Debt Settlement: Negotiating with creditors to pay a lump sum that’s less than the full amount owed.
Chapter 7 Bankruptcy: Liquidating non-exempt assets to discharge unsecured debts.
Chapter 13 Bankruptcy: Entering a 3-5 year repayment plan to catch up on missed debts while keeping your assets.
Each of these strategies has pros and cons. Debt consolidation and DMPs hurt your credit less but usually require a regular income. Bankruptcy can provide the most robust legal protection but will stay on your credit report for longer.
Myth #5: Debt Relief Is A Scam
Let’s address this head-on…
Are there predatory debt relief companies out there? Yes, of course. But that doesn’t mean all debt relief companies are scams.

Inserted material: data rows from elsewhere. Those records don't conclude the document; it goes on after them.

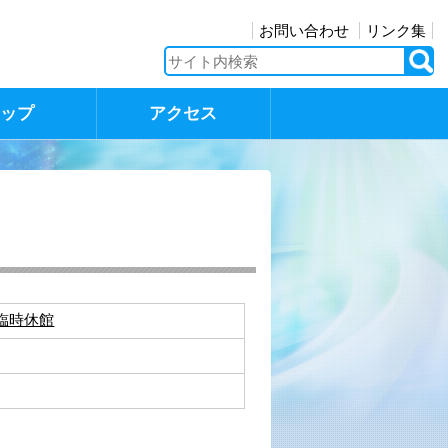
お問い合わせ
リンク集
マップ
アクセス
臨時休館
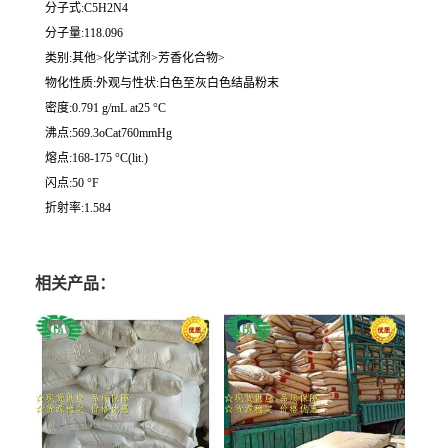
分子式:C5H2N4
分子量:118.096
类别:其他>化学试剂>芳香化合物>
物化性质:外观与性状:白色至灰白色结晶粉末
密度:0.791 g/mL at25 °C
沸点:569.3oCat760mmHg
熔点:168-175 °C(lit.)
闪点:50 °F
折射率:1.584
相关产品：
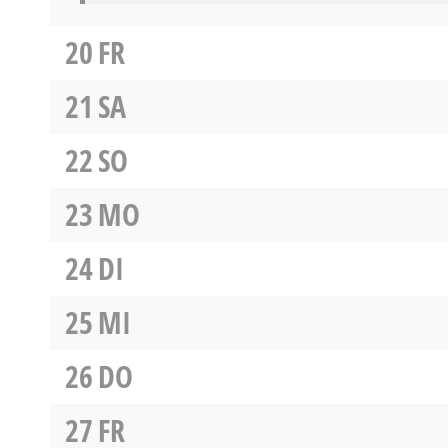
20
FR
21
SA
22
SO
23
MO
24
DI
25
MI
26
DO
27
FR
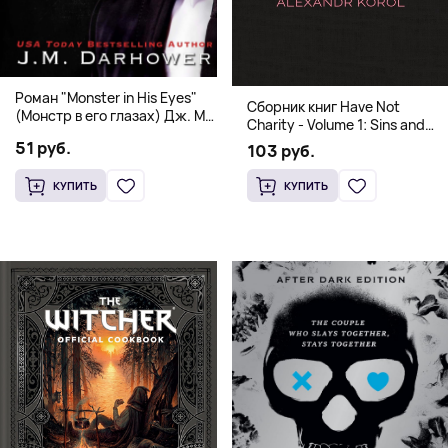
Роман "Monster in His Eyes"
Сборник книг Have Not
(Монстр в его глазах) Дж. М.
Charity - Volume 1: Sins and
Дарховер | Mafia Romance
Volume 2: Virtues
51 руб.
103 руб.
18+
КУПИТЬ
КУПИТЬ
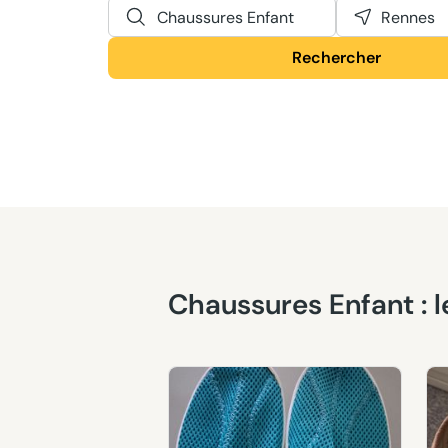
Chaussures Enfant
Rennes
Rechercher
Chaussures Enfant :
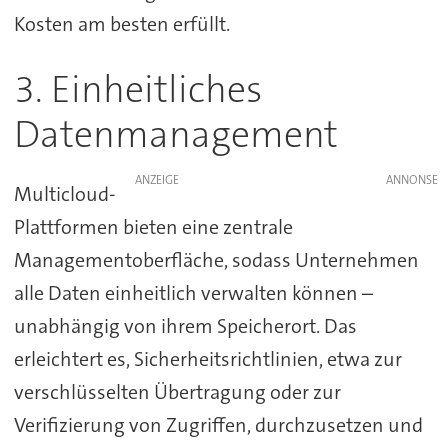
Kosten am besten erfüllt.
3. Einheitliches
Datenmanagement
ANZEIGE
Multicloud-
Plattformen bieten eine zentrale
Managementoberfläche, sodass Unternehmen
alle Daten einheitlich verwalten können –
unabhängig von ihrem Speicherort. Das
erleichtert es, Sicherheitsrichtlinien, etwa zur
verschlüsselten Übertragung oder zur
Verifizierung von Zugriffen, durchzusetzen und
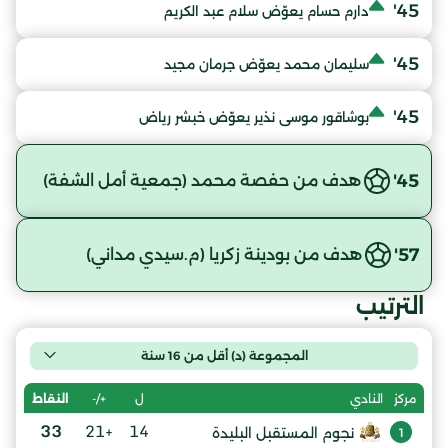
45'
دارم حسام يعوّض سلام عبد الكريم
45'
سليمان محمد يعوّض جرمان مجيد
45'
بوشاقور موسى نذير يعوّض خبشر رياض
45'
هدف من حفصة محمد (جمعية أمل الشفة)
57'
هدف من بودينة زكريا (م.سيدي مداني)
الترتيب
المجموعة (د) أقل من 16 سنة
ل
+/-
النقاط
مركز
النادي
33
+21
14
نجوم المستقبل البليدة
1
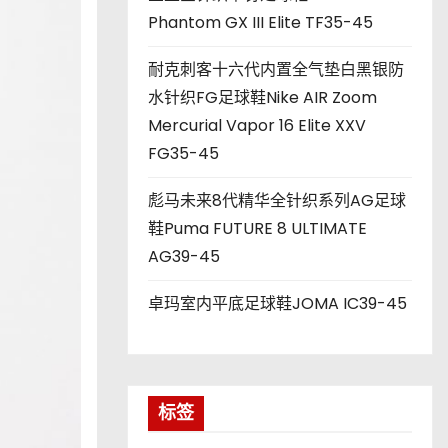
Phantom GX III Elite TF35-45
耐克刺客十六代内置全气垫白黑银防
水针织FG足球鞋Nike AIR Zoom
Mercurial Vapor 16 Elite XXV
FG35-45
彪马未来8代精华全针织系列AG足球
鞋Puma FUTURE 8 ULTIMATE
AG39-45
卓玛室内平底足球鞋JOMA IC39-45
标签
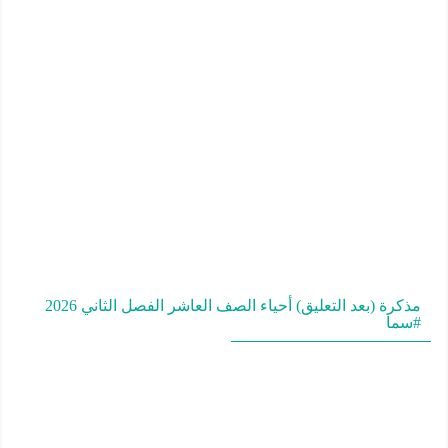
مذكرة (بعد التعليق) أحياء الصف العاشر الفصل الثاني 2026
#سما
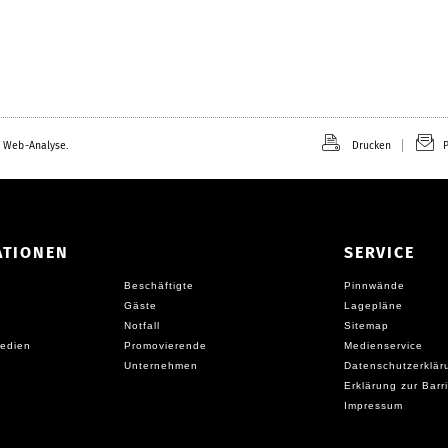
 Web-Analyse.
Drucken
P
ATIONEN
SERVICE
Beschäftigte
Pinnwände
Gäste
Lagepläne
Notfall
Sitemap
edien
Promovierende
Medienservice
Unternehmen
Datenschutzerklär
Erklärung zur Barri
Impressum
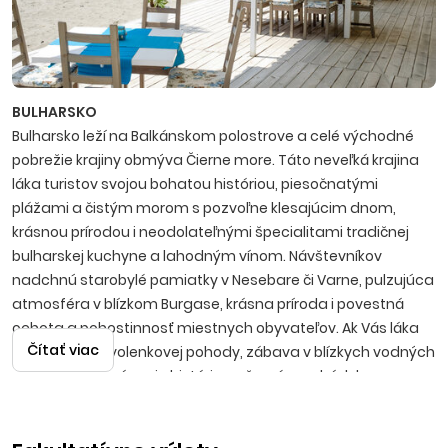
BULHARSKO
Bulharsko leží na Balkánskom polostrove a celé východné
pobrežie krajiny obmýva Čierne more. Táto neveľká krajina
láka turistov svojou bohatou históriou, piesočnatými
plážami a čistým morom s pozvoľne klesajúcim dnom,
krásnou prírodou i neodolateľnými špecialitami tradičnej
bulharskej kuchyne a lahodným vínom. Návštevníkov
nadchnú starobylé pamiatky v Nesebare či Varne, pulzujúca
atmosféra v blízkom Burgase, krásna príroda i povestná
ochota a pohostinnosť miestnych obyvateľov. Ak Vás láka
Čítať viac
predstava dovolenkovej pohody, zábava v blízkych vodných
parkoch, spoznávanie histórie, večerné prechádzky po
promenádach s možnosťami výhodných nákupov, potom
bude Bulharsko tou správnou voľbou.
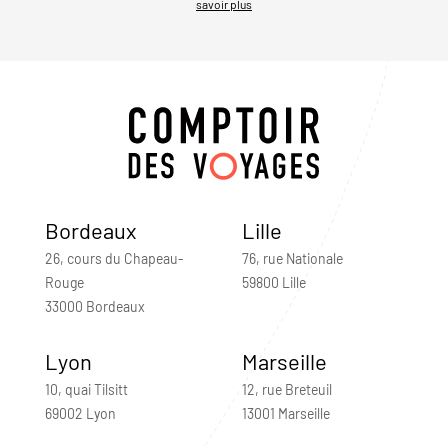
savoir plus
Bordeaux
Lille
26, cours du Chapeau-
76, rue Nationale
Rouge
59800 Lille
33000 Bordeaux
Lyon
Marseille
10, quai Tilsitt
12, rue Breteuil
69002 Lyon
13001 Marseille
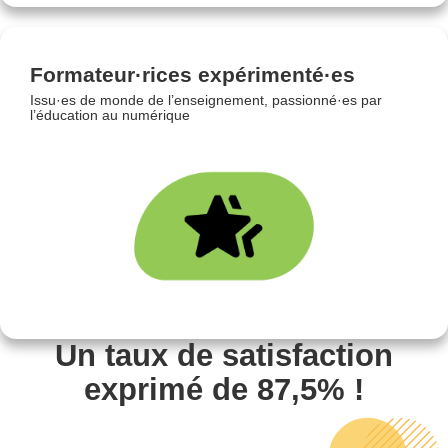
Formateur·rices expérimenté·es
Issu·es de monde de l’enseignement, passionné·es par
l’éducation au numérique
Un taux de satisfaction
exprimé de 87,5% !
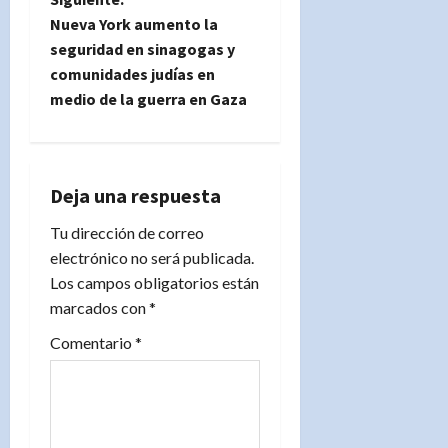
g
Nueva York aumento la
seguridad en sinagogas y
a
comunidades judías en
medio de la guerra en Gaza
c
i
ó
Deja una respuesta
n
Tu dirección de correo
electrónico no será publicada.
d
Los campos obligatorios están
marcados con
*
e
Comentario
*
e
n
t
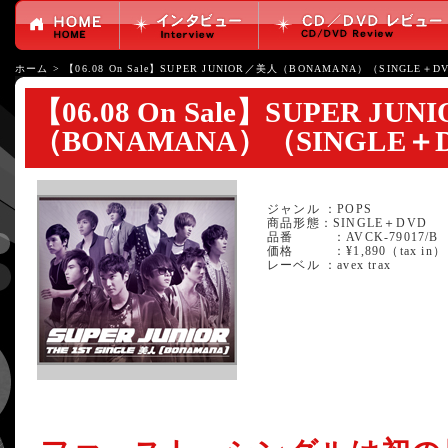
ホーム
>
【06.08 On Sale】SUPER JUNIOR／美人（BONAMANA）（SINGLE＋D
【06.08 On Sale】SUPER JU
（BONAMANA）（SINGLE＋
ジャンル ：POPS
商品形態：SINGLE＋DVD
品番 ：AVCK-79017/B
価格 ：¥1,890（tax in）
レーベル ：avex trax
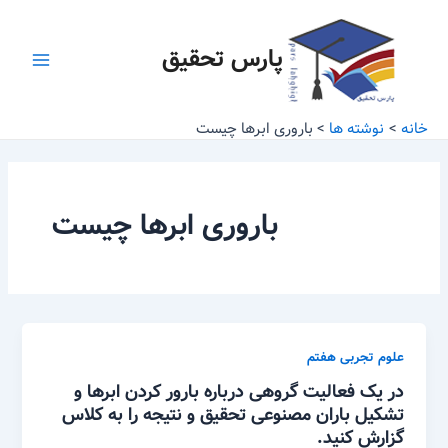
رش
Main
ه
پارس تحقیق
Menu
حتوا
خانه
نوشته ها
باروری ابرها چیست
باروری ابرها چیست
علوم تجربی هفتم
در یک فعالیت گروهی درباره بارور کردن ابرها و
تشکیل باران مصنوعی تحقیق و نتیجه را به کلاس
گزارش کنید.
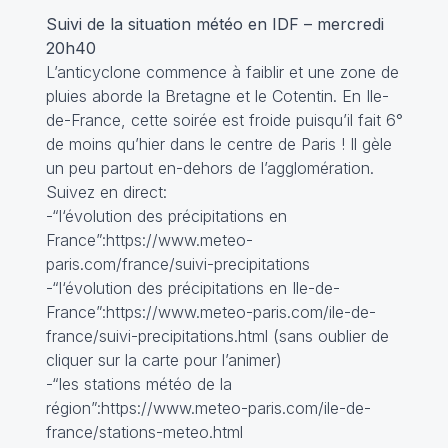
Suivi de la situation météo en IDF – mercredi
20h40
L’anticyclone commence à faiblir et une zone de
pluies aborde la Bretagne et le Cotentin. En Ile-
de-France, cette soirée est froide puisqu’il fait 6°
de moins qu’hier dans le centre de Paris ! Il gèle
un peu partout en-dehors de l’agglomération.
Suivez en direct:
-“l‘évolution des précipitations en
France”:https://www.meteo-
paris.com/france/suivi-precipitations
-“l‘évolution des précipitations en Ile-de-
France”:https://www.meteo-paris.com/ile-de-
france/suivi-precipitations.html (sans oublier de
cliquer sur la carte pour l’animer)
-“les stations météo de la
région”:https://www.meteo-paris.com/ile-de-
france/stations-meteo.html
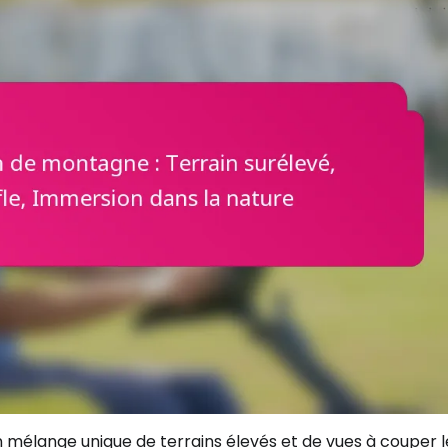
 mélange unique de terrains élevés et de vues à couper l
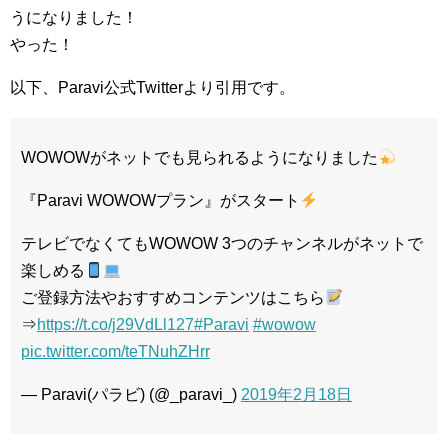
うになりました！
やった！
以下、Paravi公式Twitterより引用です。
WOWOWがネットでも見られるようになりました
『Paravi WOWOWプラン』がスタート
テレビでなくてもWOWOW 3つのチャンネルがネットで
楽しめる
ご登録方法やおすすめコンテンツはこちら
⇒
https://t.co/j29VdLl127
#Paravi
#wowow
pic.twitter.com/teTNuhZHrr
— Paravi(パラビ) (@_paravi_)
2019年2月18日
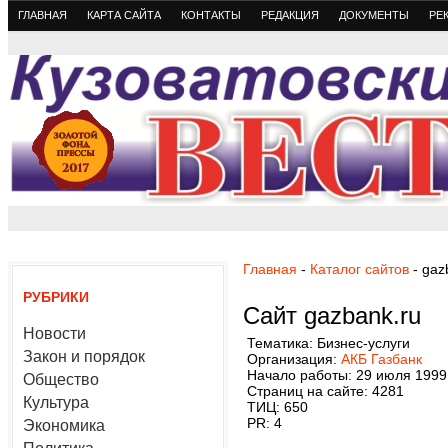
ГЛАВНАЯ
КАРТА САЙТА
КОНТАКТЫ
РЕДАКЦИЯ
ДОКУМЕНТЫ
РЕ
Главная
-
Каталог сайтов
- gaz
РУБРИКИ
Сайт gazbank.ru
Новости
Тематика: Бизнес-услуги
Закон и порядок
Организация:
АКБ Газбанк
Начало работы: 29 июля 1999
Общество
Страниц на сайте: 4281
Культура
ТИЦ: 650
PR: 4
Экономика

How to spot the real ones:
- They’re transparent about fees
- They’re accredited by industry organizations
- They don’t charge fees before debts are resolved
- They don’t make unrealistic promises
Fact – It’s actually illegal for debt relief companies to charge fees before successfully negotiating a settlement. If they ask for payment before the debt is resolved, run.
Myth #6: You Can’t Get Credit After Bankruptcy
Wrong again.
Getting credit after bankruptcy is difficult, but not impossible. And the challenge is only temporary.
What happens after bankruptcy in terms of credit?
You can qualify for an FHA loan within 1-2 years after filing for bankruptcy. Credit card offers start coming within months. Yes, the terms won’t be good at first. But with responsible use, your credit score can recover pretty quickly.
When Should You Consider Bankruptcy?
Bankruptcy is a last resort but not something to be feared.
Sit down and have an honest conversation with yourself about whether it might be time for bankruptcy if:
- You’re being sued by creditors
- Wage garnishment has started
- You can’t make minimum payments on debts
- Your debt is more than your annual income
The most important step is to talk to a bankruptcy attorney. They can help you evaluate your specific situation and recommend your best options. Most offer free consultations, so there’s no risk in exploring your options.
Putting It All Together
Bankruptcy and debt relief services aren’t the scary monsters people like to make them out to be.
Yes, they have consequences. But those consequences also provide real relief for people who are drowning in debt through no fault of their own. The misconceptions and myths surrounding bankruptcy do far more harm than the bankruptcy itself.
Remember these key points:
- Bankruptcy does not ruin your credit forever
- Most people get to keep their essential assets
- Not all debts can be discharged
- There are multiple debt relief options available
- Legitimate help is available
Bankruptcy filings are expected to continue rising due to economic pressures. So understanding your options has never been more important. Don’t let misconceptions prevent you from getting the financial relief you need.